* [Problem statement]: Nothing outside the range below should be printed. Output exactly the lines from the line with "i para birimlerinde" to the line with "1 JAAAon eşittir £38,14", both included.

Start of Records supplied

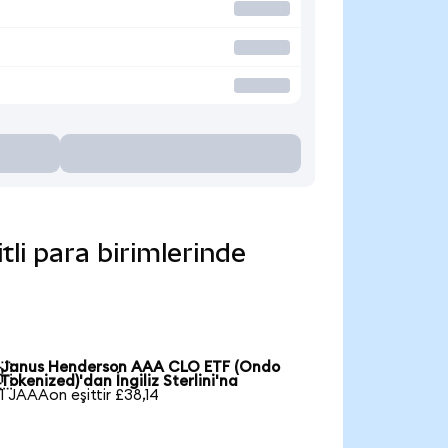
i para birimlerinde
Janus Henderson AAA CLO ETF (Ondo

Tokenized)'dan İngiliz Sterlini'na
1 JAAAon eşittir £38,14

End of Records supplied
Start of Records supplied

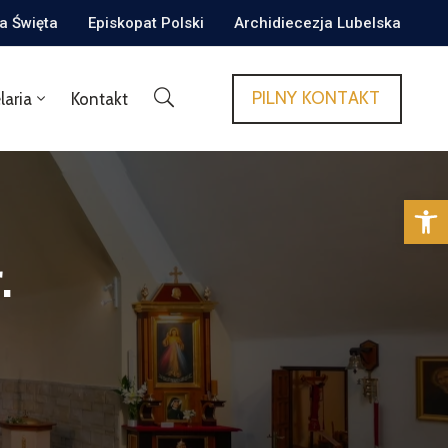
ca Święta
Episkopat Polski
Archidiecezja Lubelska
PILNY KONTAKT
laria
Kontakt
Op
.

End of Records supplied

* [Solution]:
i para birimlerinde
Janus Henderson AAA CLO ETF (Ondo

Tokenized)'dan İngiliz Sterlini'na
1 JAAAon eşittir £38,14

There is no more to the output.